At the end of November, we’ll be migrating the Sematext Logs backend from Elasticsearch to OpenSearch

Working with Solr Plugins System

May 4, 2020

Table of contents

Apache Solr was always ready to be extended. What was only needed is a binary with the code and the modification of the Solr configuration file, the solrconfig.xml and we were ready. It was even simpler with the Solr APIs that allowed us to create various configuration elements – for example, request handlers. What’s more, the default Solr distribution came with a few plugins already – for example, the Data Import Handler or Learning to Rank.

As consultants working with clients across different industries, dealing with a wide variety of use cases with Solr clusters monitored by Sematext Cloud the next thing that we saw the need for were plugins. Installing those plugins was not hard – put a jar file in a defined place, modify the configuration, reload the core/collection or restart Solr and we are ready. Well not so fast. What if you had hundreds of Solr nodes and you needed to upgrade the plugin or even install it. Yes, that’s where things can get nasty and require automation. Solr was not very supportive in this until one of the recent releases. All of the users that wanted to extend Solr were doing the same thing – manual jar loading. We did the same thing with our plugins – like the Researcher or Query Segmenter.

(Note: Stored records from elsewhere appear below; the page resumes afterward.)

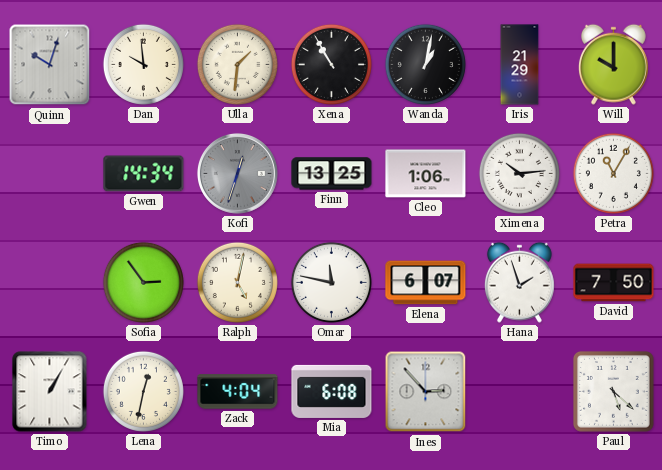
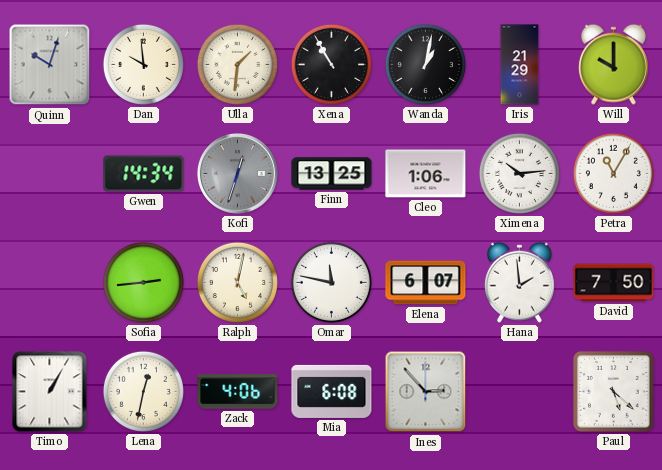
Sofia: 2:54 -> 2:44
Hana: 1:57 -> 1:59
Zack: 4:04 -> 4:06
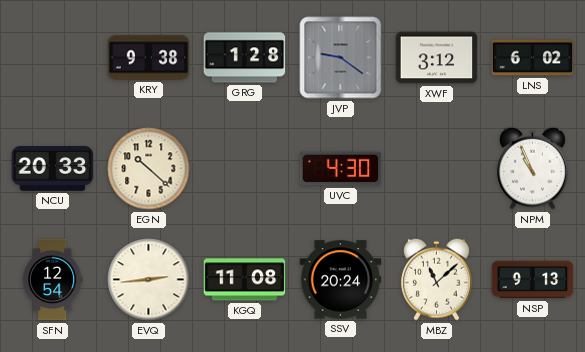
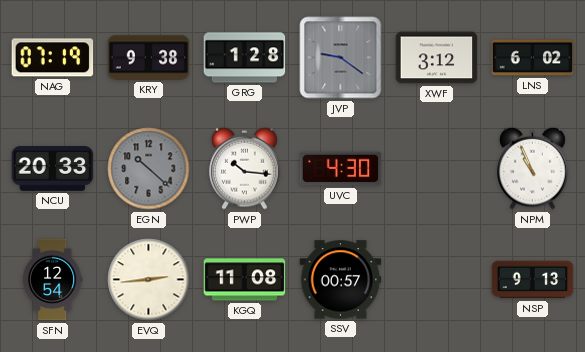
NAG: none -> 07:19
EGN dial: cream -> grey
PWP: none -> 10:16
SSV: 20:24 -> 00:57
MBZ: 11:08 -> none
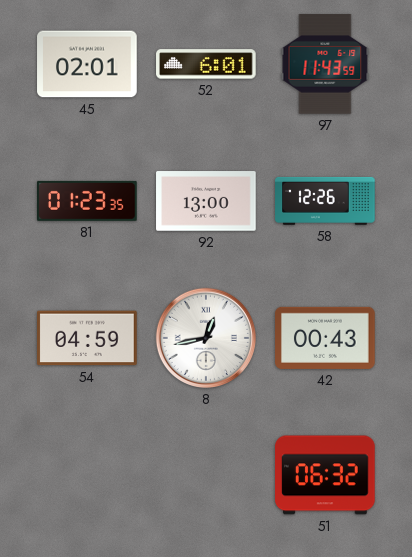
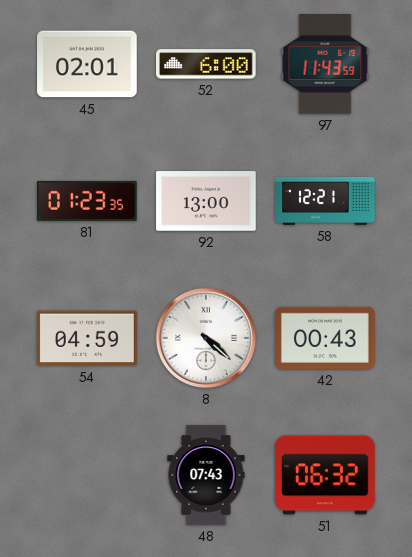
52: 6:01 -> 6:00
58: 12:26 -> 12:21
8: 12:43 -> 4:22
48: none -> 07:43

With the release of Solr 8.4.0, we’ve got a new functionality that helps us with extending Solr – the plugin management. It allows installing plugins from remote locations and it makes it very easy to do so for us as users. Today I wanted to show you not only how to install Solr plugins using this new feature, but also how to prepare your own plugin repository. Let’s get started.

Solr Plugin Management

With Solr 8.4.0, we didn’t only get the script itself but also the whole set of changes under the hood. Those changes include things like package management APIs and scripts, class loader isolation, artifact read and write API and more.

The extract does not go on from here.